The decision stems from a ruling which Juneau Superior Court Judge Philip M. Pallenberg revoked a defendant’s probation because the man didn’t show up to a polygraph appointment. The defendant, James Allen Charles, Jr. — a convicted sex offender — claimed that he didn’t miss the appointment on purpose, according to the Court of Appeals decision written by Judge Marjorie K. Allard on Dec. 28.
He argued that a court should only revoke a defendant’s probation if the defendant willfully violates his or her probation conditions. Charles also argued that courts can’t find a defendant guilty of violating probation if the defendant is not in a rational mental state, Allard wrote.
Prosecutors argued that a defendant should be held responsible for any violation that occurs, Allard wrote. The Court of Appeals disagreed in part with both Charles and the state, stating that this is not a black and white issue.
A defendant’s mental state could be a factor in whether to revoke probation, Allard wrote, as could a defendant’s “blameworthiness.” The overarching question when it comes to probation is whether there is “good cause” to revoke it, Allard wrote.
To find “good cause” to revoke probation, a judge must find that allowing the defendant to remain on probation would be a threat to society, Allard wrote. To find this, a judge must take everything into account, including a defendant’s mental state, a defendant’s prior history and the seriousness of the violation at hand, the Court of Appeals ruled.

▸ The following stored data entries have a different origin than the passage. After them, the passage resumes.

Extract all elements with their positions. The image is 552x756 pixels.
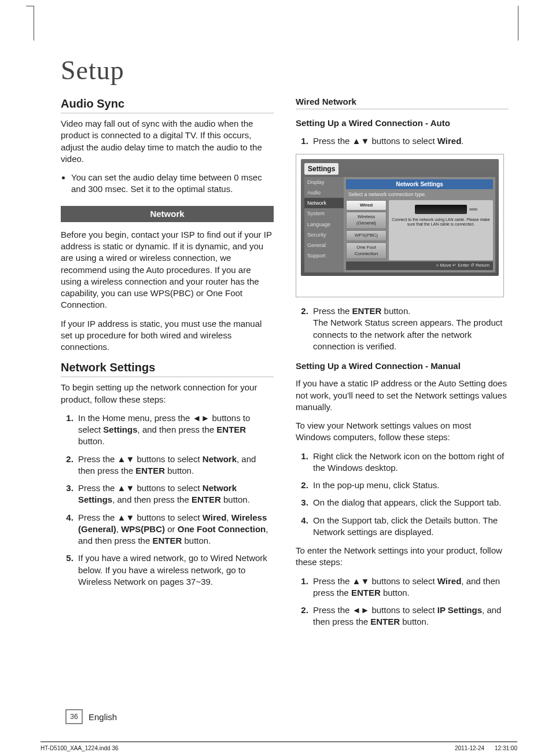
- option-wps: WPS(PBC): [346, 230, 387, 241]
- settings-sidebar: Display Audio Network System Language Se…: [304, 177, 344, 272]
- win-step-2: In the pop-up menu, click Status.: [311, 480, 509, 491]
- auto-step-1: Press the ▲▼ buttons to select Wired.: [311, 135, 509, 147]
- bold: ENTER: [370, 617, 400, 626]
- text: Press the ▲▼ buttons to select: [78, 483, 203, 493]
- bold: Wired: [437, 136, 462, 146]
- enter-step-2: Press the ◄► buttons to select IP Settin…: [311, 604, 509, 628]
- sidebar-item: General: [304, 240, 344, 250]
- settings-footer-hints: > Move ↵ Enter ↺ Return: [346, 261, 493, 270]
- text: button.: [165, 466, 194, 475]
- page-number-block: 36 English: [65, 709, 117, 724]
- bold: IP Settings: [437, 605, 482, 615]
- manual-p2: To view your Network settings values on …: [296, 420, 509, 444]
- connection-preview: Connect to the network using LAN cable. …: [389, 200, 493, 261]
- win-step-3: On the dialog that appears, click the Su…: [311, 497, 509, 508]
- step-4: Press the ▲▼ buttons to select Wired, Wi…: [76, 512, 274, 547]
- para-audio-sync: Video may fall out of sync with the audi…: [61, 118, 274, 165]
- crop-mark: [34, 6, 34, 40]
- manual-p1: If you have a static IP address or the A…: [296, 378, 509, 413]
- device-illustration-icon: [415, 205, 467, 214]
- text: button.: [400, 617, 429, 626]
- win-step-1: Right click the Network icon on the bott…: [311, 451, 509, 474]
- text: ,: [116, 524, 121, 534]
- language-label: English: [89, 712, 117, 722]
- heading-audio-sync: Audio Sync: [61, 96, 274, 113]
- text: button.: [381, 306, 410, 316]
- footer-datetime: 2011-12-2412:31:00: [455, 745, 517, 751]
- left-column: Audio Sync Video may fall out of sync wi…: [61, 96, 274, 635]
- subheading-wired-auto: Setting Up a Wired Connection - Auto: [296, 117, 509, 129]
- page-number: 36: [65, 709, 83, 724]
- text: button.: [381, 588, 410, 598]
- settings-panel-header: Network Settings: [346, 179, 493, 190]
- bold: ENTER: [192, 495, 221, 504]
- text: button.: [182, 536, 211, 545]
- crop-mark: [26, 6, 34, 6]
- subheading-wired-manual: Setting Up a Wired Connection - Manual: [296, 360, 509, 372]
- footer-file: HT-D5100_XAA_1224.indd 36: [41, 745, 119, 751]
- text: ,: [226, 512, 231, 522]
- para-network-intro1: Before you begin, contact your ISP to fi…: [61, 229, 274, 311]
- bold: Wired: [437, 576, 462, 586]
- manual-page: Setup Audio Sync Video may fall out of s…: [0, 0, 552, 756]
- sidebar-item: Display: [304, 177, 344, 187]
- settings-panel-subtitle: Select a network connection type.: [346, 189, 493, 200]
- text: Press the ▲▼ buttons to select: [313, 576, 437, 586]
- sidebar-item-selected: Network: [304, 198, 344, 208]
- auto-step-2: Press the ENTER button. The Network Stat…: [311, 305, 509, 352]
- text: Press the: [313, 306, 352, 316]
- text: The Network Status screen appears. The p…: [313, 318, 502, 351]
- connection-options: Wired Wireless (General) WPS(PBC) One Fo…: [346, 200, 387, 261]
- win-step-4: On the Support tab, click the Details bu…: [311, 515, 509, 539]
- step-2: Press the ▲▼ buttons to select Network, …: [76, 453, 274, 477]
- sidebar-item: Support: [304, 250, 344, 261]
- text: Press the ▲▼ buttons to select: [313, 136, 437, 146]
- option-onefoot: One Foot Connection: [346, 242, 387, 260]
- settings-screenshot: Settings Display Audio Network System La…: [296, 154, 504, 297]
- heading-wired-network: Wired Network: [296, 96, 509, 109]
- bold: WPS(PBC): [121, 524, 165, 534]
- enter-step-1: Press the ▲▼ buttons to select Wired, an…: [311, 576, 509, 599]
- bullet-audio-delay: You can set the audio delay time between…: [71, 172, 274, 196]
- sidebar-item: Audio: [304, 187, 344, 198]
- sidebar-item: Security: [304, 230, 344, 240]
- bold: ENTER: [351, 588, 381, 598]
- para-network-intro2: If your IP address is static, you must u…: [61, 318, 274, 353]
- bold: ENTER: [135, 466, 165, 475]
- heading-network-settings: Network Settings: [61, 360, 274, 377]
- sidebar-item: System: [304, 208, 344, 219]
- section-band-network: Network: [61, 206, 274, 222]
- text: , and then press the: [138, 425, 217, 434]
- text: Press the ◄► buttons to select: [313, 605, 437, 615]
- crop-mark: [518, 6, 518, 40]
- settings-window-title: Settings: [304, 163, 338, 175]
- right-column: Wired Network Setting Up a Wired Connect…: [296, 96, 509, 635]
- text: button.: [221, 495, 250, 504]
- preview-text: Connect to the network using LAN cable. …: [391, 217, 491, 227]
- manual-p3: To enter the Network settings into your …: [296, 545, 509, 569]
- text: button.: [78, 436, 105, 446]
- option-wired: Wired: [346, 200, 387, 211]
- step-1: In the Home menu, press the ◄► buttons t…: [76, 412, 274, 448]
- para-netset-lead: To begin setting up the network connecti…: [61, 382, 274, 405]
- bold: ENTER: [216, 425, 246, 434]
- bold: Settings: [103, 425, 137, 434]
- footer-date: 2011-12-24: [455, 745, 484, 751]
- bold: ENTER: [352, 306, 382, 316]
- text: Press the ▲▼ buttons to select: [78, 512, 203, 522]
- bold: ENTER: [152, 536, 182, 545]
- text: or: [165, 524, 178, 534]
- text: .: [461, 136, 463, 146]
- sidebar-item: Language: [304, 219, 344, 230]
- footer-rule: [41, 742, 517, 742]
- bold: Wired: [203, 512, 227, 522]
- option-wireless: Wireless (General): [346, 212, 387, 229]
- footer-time: 12:31:00: [495, 745, 517, 751]
- page-title: Setup: [61, 55, 509, 86]
- step-3: Press the ▲▼ buttons to select Network S…: [76, 482, 274, 506]
- step-5: If you have a wired network, go to Wired…: [76, 552, 274, 588]
- settings-main: Network Settings Select a network connec…: [344, 177, 495, 272]
- bold: Network: [203, 454, 237, 464]
- text: Press the ▲▼ buttons to select: [78, 454, 203, 464]
- text: , and then press the: [112, 495, 192, 504]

In Charles’ case, Pallenberg ruled in 2014 that Charles’ failure to keep his appointment was part of a larger pattern of not complying with probation. Charles was sentenced to nine months for the violation.

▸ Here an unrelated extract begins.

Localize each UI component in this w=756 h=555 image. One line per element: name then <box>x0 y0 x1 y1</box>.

Charles, 57, has multiple sexual assault convictions and has violated probation multiple times, as detailed in the Court of Appeals decision. Charles acknowledged that he was given advance notice of the polygraph appointment and that he was aware that he needed to do as his probation officer told him. Still, he didn’t show up for the appointment.
The Court of Appeals upheld Pallenberg’s ruling, agreeing that there was “good cause” to revoke Charles’ probation despite Charles not necessarily violating probation on purpose.